In his Laws, Plato lists three kinds of belief which are insulting to the gods: that there are none; that they do not concern themselves with our affairs; that they never refuse to answer our prayers, oblations and sacrifices. He believes that the first error never remains stable in anyone from childhood to old age but that the other two do allow of constancy.5
[A] God’s power and his justice are inseparable. If we implore him to use his power in a wicked cause it is of no avail. Our soul must be pure, at least for that [C] instant [A] when we make our prayer, free from the weight of vicious passions; otherwise we offer him rods for our own chastisement.6 Instead of amending our faults we redouble them by offering God (from whom we ought to be begging forgiveness) emotions full of irreverence and hatred. That is why I do not approve of those whom I see praying to God frequently and regularly if deeds consonant with their prayers do not bear me witness of some reformation and amendment7 –
[B] si, nocturnus adulter,
Tempora Sanctonico velas adoperta cucullo.
[if, for your nightly adultery, you hide beneath an Aquitanian cowl.]8
[C] The position of a man who mingles devotion with a detestable life seems somehow to deserve condemnation more than that of a man who is self-consistent, dissolute in everything. That is why our Church daily excludes all stubborn notorious evildoers from entry into our fellowship.
[A] We say our prayers out of habit and custom, or to put it better, we merely read and utter the words of our prayers.
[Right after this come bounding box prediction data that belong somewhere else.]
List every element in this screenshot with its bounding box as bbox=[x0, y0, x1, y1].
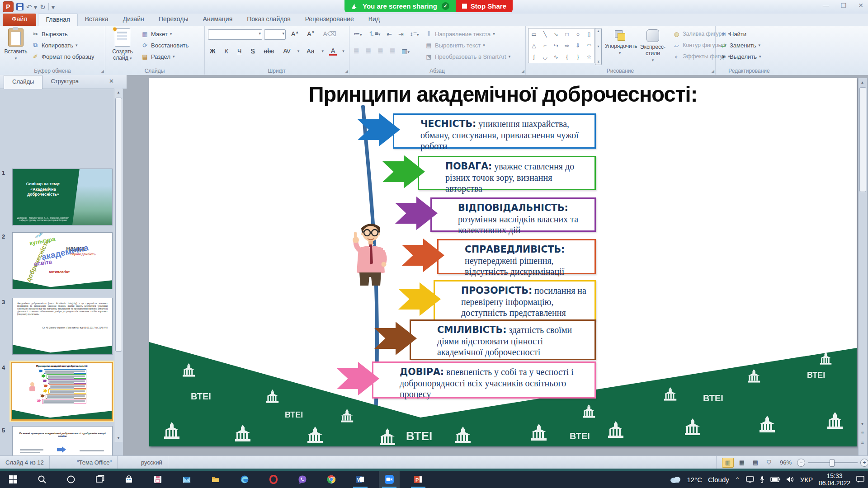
panel-close-icon[interactable]: ✕ bbox=[109, 78, 114, 84]
next-slide-icon[interactable]: ⇊ bbox=[859, 439, 866, 447]
font-size-combo[interactable] bbox=[264, 29, 286, 40]
taskbar-file-explorer-icon[interactable] bbox=[205, 471, 226, 488]
scroll-down-icon[interactable]: ▼ bbox=[114, 434, 123, 442]
zoom-out-button[interactable]: − bbox=[797, 459, 805, 467]
maximize-button[interactable]: ❐ bbox=[841, 2, 847, 9]
tab-Показ слайдов[interactable]: Показ слайдов bbox=[240, 14, 297, 26]
principle-banner-6[interactable]: СМІЛИВІСТЬ: здатність своїми діями відст… bbox=[410, 319, 596, 360]
tab-Вид[interactable]: Вид bbox=[361, 14, 387, 26]
dialog-launcher-icon[interactable]: ◢ bbox=[522, 69, 524, 73]
slide-thumbnail-2[interactable]: культуранаукаакадемічнадоброчесністьосві… bbox=[12, 232, 113, 289]
justify-button[interactable]: ☰ bbox=[390, 47, 396, 55]
shapes-gallery[interactable]: ▭╲↘□○▯△⌐↪⇨⇩◠∫◡∿{}☆ bbox=[528, 28, 595, 63]
tab-Переходы[interactable]: Переходы bbox=[151, 14, 196, 26]
save-icon[interactable] bbox=[16, 3, 24, 10]
taskbar-chrome-icon[interactable] bbox=[321, 471, 342, 488]
taskbar-start-icon[interactable] bbox=[3, 471, 24, 488]
cut-button[interactable]: ✂Вырезать bbox=[32, 28, 68, 39]
layout-button[interactable]: ▦Макет▾ bbox=[141, 28, 172, 39]
copy-button[interactable]: ⧉Копировать▾ bbox=[32, 40, 78, 51]
shadow-button[interactable]: S bbox=[249, 47, 256, 55]
shape-item[interactable]: ◠ bbox=[587, 42, 591, 49]
taskbar-opera-icon[interactable] bbox=[263, 471, 284, 488]
minimize-button[interactable]: — bbox=[823, 2, 829, 9]
quick-styles-button[interactable]: Экспресс-стили▾ bbox=[636, 28, 670, 66]
dialog-launcher-icon[interactable]: ◢ bbox=[345, 69, 348, 73]
shape-item[interactable]: ☆ bbox=[586, 54, 591, 60]
panel-tab-Слайды[interactable]: Слайды bbox=[4, 75, 42, 89]
select-button[interactable]: ➤Выделить▾ bbox=[720, 51, 761, 62]
find-button[interactable]: ⌖Найти bbox=[720, 28, 746, 39]
slide-thumbnail-4[interactable]: Принципи академічної доброчесності: bbox=[11, 362, 113, 421]
align-left-button[interactable]: ☰ bbox=[354, 47, 359, 55]
shape-item[interactable]: ⇩ bbox=[576, 42, 580, 49]
shape-item[interactable]: ↘ bbox=[554, 31, 558, 38]
columns-button[interactable]: ▥▾ bbox=[401, 47, 410, 55]
dialog-launcher-icon[interactable]: ◢ bbox=[712, 69, 714, 73]
shape-item[interactable]: { bbox=[566, 54, 568, 60]
action-center-icon[interactable] bbox=[856, 476, 864, 483]
taskbar-word-icon[interactable]: W bbox=[350, 471, 371, 488]
shape-item[interactable]: ╲ bbox=[543, 31, 547, 38]
principle-banner-5[interactable]: ПРОЗОРІСТЬ: посилання на перевірену інфо… bbox=[434, 280, 596, 321]
underline-button[interactable]: Ч bbox=[236, 47, 243, 55]
principle-banner-3[interactable]: ВІДПОВІДАЛЬНІСТЬ: розуміння наслідків вл… bbox=[430, 197, 596, 232]
taskbar-edge-icon[interactable] bbox=[234, 471, 255, 488]
numbering-button[interactable]: ⒈≡▾ bbox=[368, 30, 381, 38]
shape-item[interactable]: } bbox=[577, 54, 579, 60]
shape-item[interactable]: ⇨ bbox=[565, 42, 569, 49]
battery-icon[interactable] bbox=[770, 477, 780, 482]
shape-item[interactable]: ▭ bbox=[531, 31, 536, 38]
slide-canvas[interactable]: ВТЕІВТЕІВТЕІВТЕІВТЕІВТЕІ Принципи академ… bbox=[149, 78, 857, 446]
align-right-button[interactable]: ☰ bbox=[377, 47, 383, 55]
previous-slide-icon[interactable]: ⇈ bbox=[859, 429, 866, 437]
clock[interactable]: 15:33 06.04.2022 bbox=[819, 472, 850, 487]
normal-view-button[interactable]: ▥ bbox=[722, 458, 734, 468]
editor-scroll-thumb[interactable] bbox=[859, 87, 866, 192]
weather-desc[interactable]: Cloudy bbox=[708, 476, 729, 483]
font-name-combo[interactable] bbox=[208, 29, 262, 40]
change-case-button[interactable]: Aa bbox=[305, 47, 316, 55]
slideshow-button[interactable]: ⛉ bbox=[764, 458, 774, 467]
taskbar-viber-icon[interactable] bbox=[292, 471, 313, 488]
decrease-indent-button[interactable]: ⇤ bbox=[387, 30, 392, 38]
weather-temp[interactable]: 12°C bbox=[687, 476, 703, 483]
taskbar-task-view-icon[interactable] bbox=[90, 471, 110, 488]
tab-Вставка[interactable]: Вставка bbox=[78, 14, 116, 26]
shape-item[interactable]: ○ bbox=[576, 31, 580, 38]
shape-item[interactable]: △ bbox=[532, 42, 536, 49]
zoom-slider-thumb[interactable] bbox=[830, 459, 835, 467]
taskbar-zoom-icon[interactable] bbox=[379, 471, 400, 488]
clear-format-button[interactable]: A⌫ bbox=[321, 30, 338, 38]
zoom-in-button[interactable]: + bbox=[860, 459, 868, 467]
scroll-up-icon[interactable]: ▲ bbox=[859, 78, 866, 86]
char-spacing-button[interactable]: AV bbox=[281, 47, 292, 55]
microphone-icon[interactable] bbox=[760, 476, 764, 483]
speaker-icon[interactable] bbox=[786, 476, 794, 483]
shape-item[interactable]: ↪ bbox=[554, 42, 558, 49]
shape-item[interactable]: ◡ bbox=[542, 54, 547, 60]
line-spacing-button[interactable]: ↕≡▾ bbox=[410, 30, 419, 38]
shrink-font-button[interactable]: A▼ bbox=[305, 30, 316, 38]
tray-expand-icon[interactable]: ⌃ bbox=[735, 476, 740, 483]
shape-item[interactable]: ⌐ bbox=[543, 42, 547, 49]
theme-name[interactable]: "Тема Office" bbox=[71, 456, 118, 469]
tab-Дизайн[interactable]: Дизайн bbox=[116, 14, 151, 26]
tab-Рецензирование[interactable]: Рецензирование bbox=[298, 14, 361, 26]
taskbar-search-icon[interactable] bbox=[32, 471, 52, 488]
taskbar-save-app-icon[interactable] bbox=[147, 471, 168, 488]
reading-view-button[interactable]: ▤ bbox=[750, 458, 761, 467]
dialog-launcher-icon[interactable]: ◢ bbox=[101, 69, 104, 73]
grow-font-button[interactable]: A▲ bbox=[289, 30, 301, 38]
close-button[interactable]: ✕ bbox=[858, 2, 863, 9]
tab-Файл[interactable]: Файл bbox=[3, 14, 36, 26]
principle-banner-4[interactable]: СПРАВЕДЛИВІСТЬ: неупереджені рішення, ві… bbox=[437, 239, 596, 274]
italic-button[interactable]: К bbox=[223, 47, 230, 55]
taskbar-cortana-icon[interactable] bbox=[61, 471, 81, 488]
slide-thumbnail-3[interactable]: Академічна доброчесність (англ. Academic… bbox=[12, 298, 113, 355]
panel-scrollbar[interactable]: ▲ ▼ bbox=[114, 89, 123, 442]
taskbar-store-icon[interactable] bbox=[118, 471, 139, 488]
bullets-button[interactable]: ≔▾ bbox=[354, 30, 362, 38]
slide-sorter-button[interactable]: ▦ bbox=[736, 458, 747, 467]
arrange-button[interactable]: Упорядочить▾ bbox=[605, 28, 635, 66]
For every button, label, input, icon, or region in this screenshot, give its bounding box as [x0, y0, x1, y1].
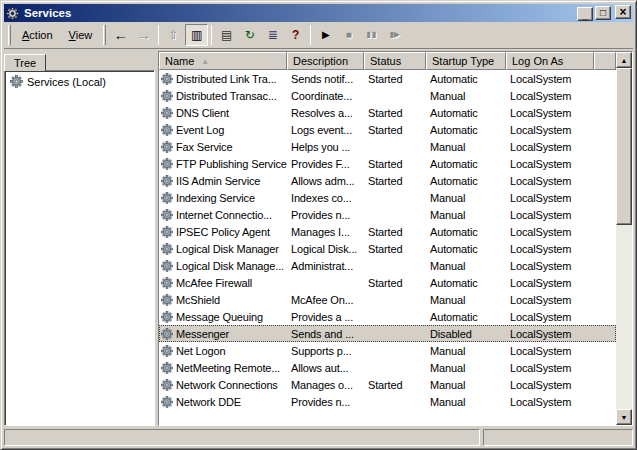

It amounts, in the end, to [C] outward show. [B] And it displeases me to see a man making three signs of the cross at the Benedicite and three more at grace – displeasing me all the more since [C] it is a sign of which I revere and continually employ, not least when I yawn – [B] only9 to see him devoting every other hour of the day to [C] hatred, covetousness and injustice.10 [B] Give vices their hours, then one hour to God – a sort of barter or arrangement! What a miracle it is to see actions so incompatible proceeding at so even a course that at the very point where they pass from one to the other you can notice no break or hesitation.
[C] What monstrous a conscience it is that can find rest while nurturing together in so peaceful and harmonious a fellowship both the crime and the judge in the same abode. If a man has his head full of the demands of lechery, judging it to be something most odious in the sight of God, what does he say to God when he tells him of it? He repents, only to fall again – at once. If as he claims the concept of divine Justice really did strike home, scourging and chastising his soul, then however short his repentance fear itself would force him to cast his mind back to it, making him thenceforth master of those bloated vices which were habitually his.
And what about those men whose whole life reposes on the fruits and profits of what they know to be a mortal sin? How many trades and vocations are there which gain acceptance, yet whose very essence is vicious?
And then there is the man who confided to me how, all his life, he had professed and practised a religion which he believed to be damnable, quite opposite to the one dear to him, so as not to lose favour or the honour of his appointments. How did he defend such reasoning in his mind? When men address God’s Justice on such matters, what do they say? Since their repentance requires a visible and tangible reparation, they forfeit all means of pleading it before God or men. Do they go so far as to dare to beg forgiveness without making satisfaction, without repentance? I hold that the first ones I mentioned are in the same state as these; but their obstinacy is far less easy to overcome.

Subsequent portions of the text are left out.